> _YOUR ASSIGNMENT_
Repeat the data exactly as given below, dropping every picture.

> _Extracted page text data_
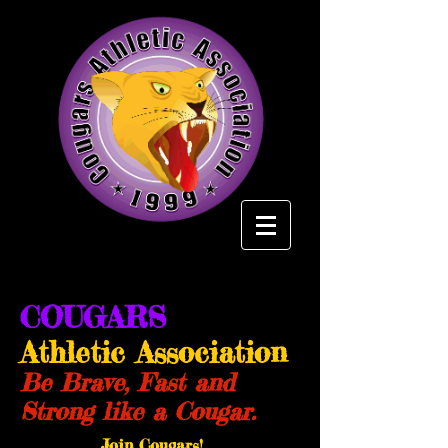
COUGARS
Athletic Association
Be Brave, Fast and
Strong like a Cougar.
Join Cougars!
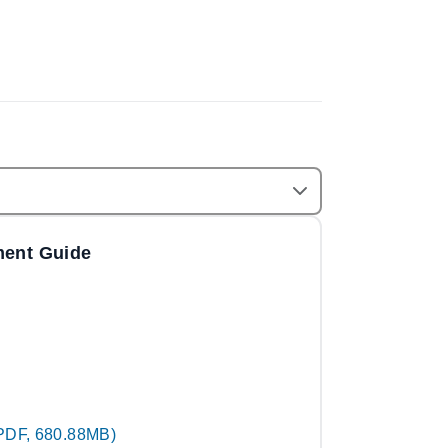
ment Guide
PDF, 680.88MB)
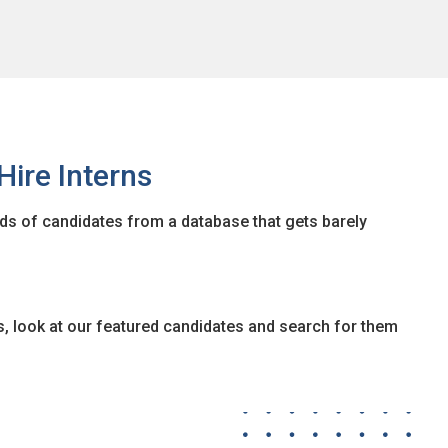
Hire Interns
ads of candidates from a database that gets barely
s, look at our featured candidates and search for them
anced candidate search. This feature allows you to find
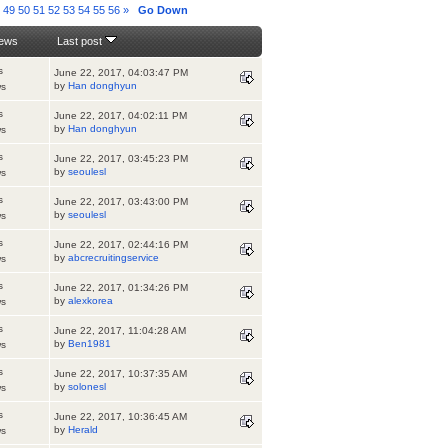
8
49
50
51
52
53
54
55
56
»
Go Down
iews
Last post
s
June 22, 2017, 04:03:47 PM
by
Han donghyun
ws
s
June 22, 2017, 04:02:11 PM
by
Han donghyun
ws
s
June 22, 2017, 03:45:23 PM
by
seoulesl
ws
s
June 22, 2017, 03:43:00 PM
by
seoulesl
ws
s
June 22, 2017, 02:44:16 PM
by
abcrecruitingservice
ws
s
June 22, 2017, 01:34:26 PM
by
alexkorea
ws
s
June 22, 2017, 11:04:28 AM
by
Ben1981
ws
s
June 22, 2017, 10:37:35 AM
by
solonesl
ws
s
June 22, 2017, 10:36:45 AM
by
Herald
ws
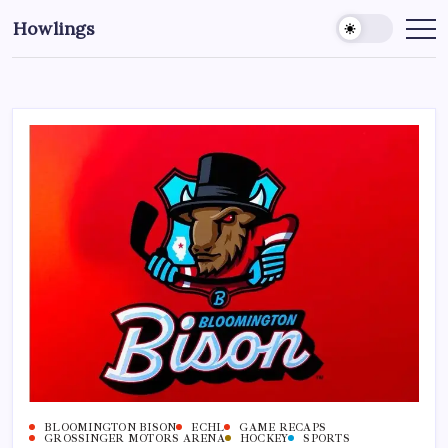
Howlings
BLOOMINGTON BISON
ECHL
GAME RECAPS
GROSSINGER MOTORS ARENA
HOCKEY
SPORTS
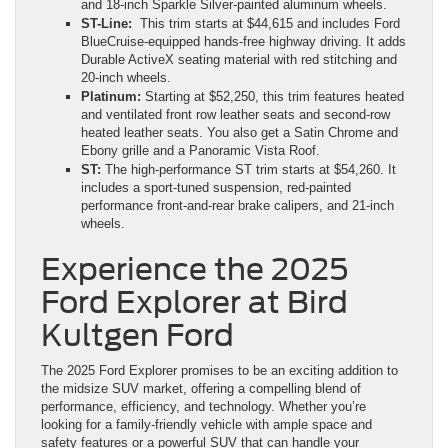
and 18-inch Sparkle Silver-painted aluminum wheels.
ST-Line:
This trim starts at $44,615 and includes Ford
BlueCruise-equipped hands-free highway driving. It adds
Durable ActiveX seating material with red stitching and
20-inch wheels.
Platinum:
Starting at $52,250, this trim features heated
and ventilated front row leather seats and second-row
heated leather seats. You also get a Satin Chrome and
Ebony grille and a Panoramic Vista Roof.
ST:
The high-performance ST trim starts at $54,260. It
includes a sport-tuned suspension, red-painted
performance front-and-rear brake calipers, and 21-inch
wheels.
Experience the 2025
Ford Explorer at Bird
Kultgen Ford
The 2025 Ford Explorer promises to be an exciting addition to
the midsize SUV market, offering a compelling blend of
performance, efficiency, and technology. Whether you’re
looking for a family-friendly vehicle with ample space and
safety features or a powerful SUV that can handle your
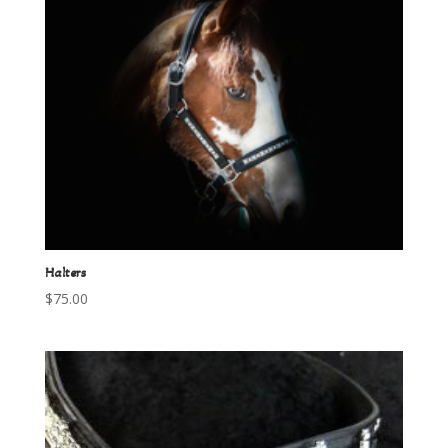
Halters
$
75.00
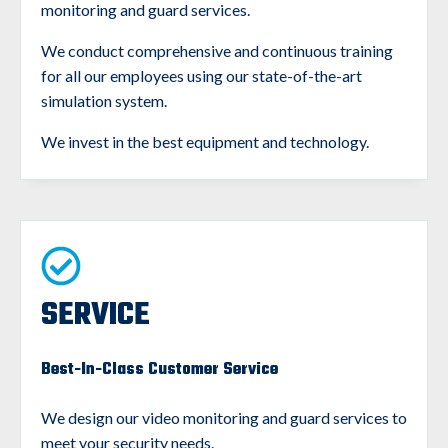
monitoring and guard services.
We conduct comprehensive and continuous training
for all our employees using our state-of-the-art
simulation system.
We invest in the best equipment and technology.
SERVICE
Best-In-Class Customer Service
We design our video monitoring and guard services to
meet your security needs.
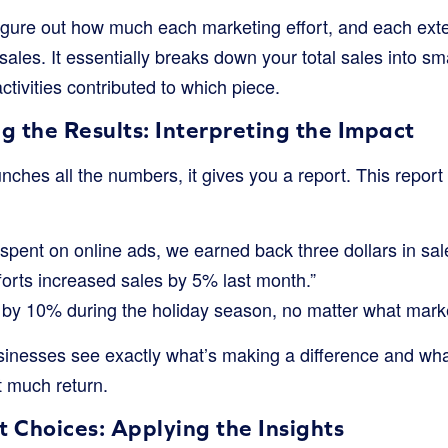
igure out how much each marketing effort, and each exter
ales. It essentially breaks down your total sales into sm
tivities contributed to which piece.
g the Results: Interpreting the Impact
ches all the numbers, it gives you a report. This report w
 spent on online ads, we earned back three dollars in sal
forts increased sales by 5% last month.”
 by 10% during the holiday season, no matter what mark
sinesses see exactly what’s making a difference and wha
 much return.
 Choices: Applying the Insights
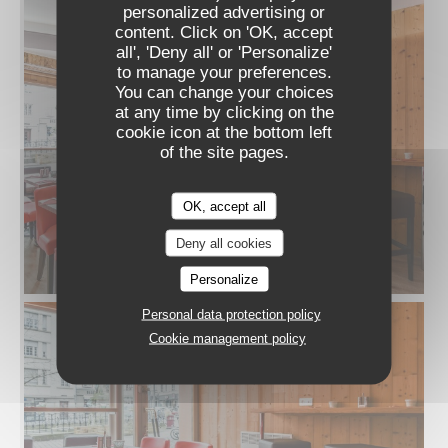
personalized advertising or
content. Click on 'OK, accept
all', 'Deny all' or 'Personalize'
to manage your preferences.
You can change your choices
at any time by clicking on the
cookie icon at the bottom left
of the site pages.
OK, accept all
Deny all cookies
Personalize
Personal data protection policy
Cookie management policy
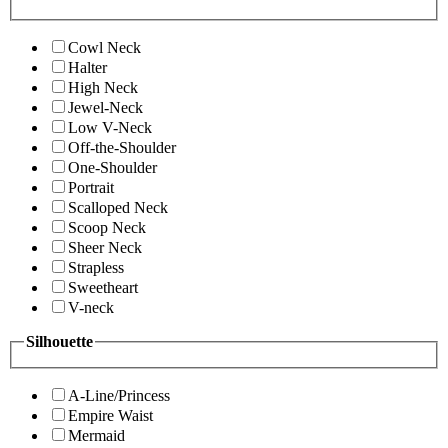
Cowl Neck
Halter
High Neck
Jewel-Neck
Low V-Neck
Off-the-Shoulder
One-Shoulder
Portrait
Scalloped Neck
Scoop Neck
Sheer Neck
Strapless
Sweetheart
V-neck
Silhouette
A-Line/Princess
Empire Waist
Mermaid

> _WRITTEN ANSWER_
COUGARS
Athletic Association
Be Brave, Fast and
Strong like a Cougar.
Join Cougars!
ment Guide
PDF, 680.88MB)
Hire Interns
ads of candidates from a database that gets barely
s, look at our featured candidates and search for them
anced candidate search. This feature allows you to find
8
49
50
51
52
53
54
55
56
»
Go Down
iews
Last post
s
June 22, 2017, 04:03:47 PM
by
Han donghyun
ws
s
June 22, 2017, 04:02:11 PM
by
Han donghyun
ws
s
June 22, 2017, 03:45:23 PM
by
seoulesl
ws
s
June 22, 2017, 03:43:00 PM
by
seoulesl
ws
s
June 22, 2017, 02:44:16 PM
by
abcrecruitingservice
ws
s
June 22, 2017, 01:34:26 PM
by
alexkorea
ws
s
June 22, 2017, 11:04:28 AM
by
Ben1981
ws
s
June 22, 2017, 10:37:35 AM
by
solonesl
ws
s
June 22, 2017, 10:36:45 AM
by
Herald
ws
Howlings
BLOOMINGTON BISON
ECHL
GAME RECAPS
GROSSINGER MOTORS ARENA
HOCKEY
SPORTS
and 18-inch Sparkle Silver-painted aluminum wheels.
ST-Line:
This trim starts at $44,615 and includes Ford
BlueCruise-equipped hands-free highway driving. It adds
Durable ActiveX seating material with red stitching and
20-inch wheels.
Platinum:
Starting at $52,250, this trim features heated
and ventilated front row leather seats and second-row
heated leather seats. You also get a Satin Chrome and
Ebony grille and a Panoramic Vista Roof.
ST:
The high-performance ST trim starts at $54,260. It
includes a sport-tuned suspension, red-painted
performance front-and-rear brake calipers, and 21-inch
wheels.
Experience the 2025
Ford Explorer at Bird
Kultgen Ford
The 2025 Ford Explorer promises to be an exciting addition to
the midsize SUV market, offering a compelling blend of
performance, efficiency, and technology. Whether you’re
looking for a family-friendly vehicle with ample space and
safety features or a powerful SUV that can handle your
Halters
$
75.00
monitoring and guard services.
We conduct comprehensive and continuous training
for all our employees using our state-of-the-art
simulation system.
We invest in the best equipment and technology.
SERVICE
Best-In-Class Customer Service
We design our video monitoring and guard services to
meet your security needs.
igure out how much each marketing effort, and each exter
ales. It essentially breaks down your total sales into sm
tivities contributed to which piece.
g the Results: Interpreting the Impact
ches all the numbers, it gives you a report. This report w
 spent on online ads, we earned back three dollars in sal
forts increased sales by 5% last month.”
 by 10% during the holiday season, no matter what mark
sinesses see exactly what’s making a difference and wha
 much return.
 Choices: Applying the Insights
personalized advertising or
content. Click on 'OK, accept
all', 'Deny all' or 'Personalize'
to manage your preferences.
You can change your choices
at any time by clicking on the
cookie icon at the bottom left
of the site pages.
OK, accept all
Deny all cookies
Personalize
Personal data protection policy
Cookie management policy
Cowl Neck
Halter
High Neck
Jewel-Neck
Low V-Neck
Off-the-Shoulder
One-Shoulder
Portrait
Scalloped Neck
Scoop Neck
Sheer Neck
Strapless
Sweetheart
V-neck
Silhouette
A-Line/Princess
Empire Waist
Mermaid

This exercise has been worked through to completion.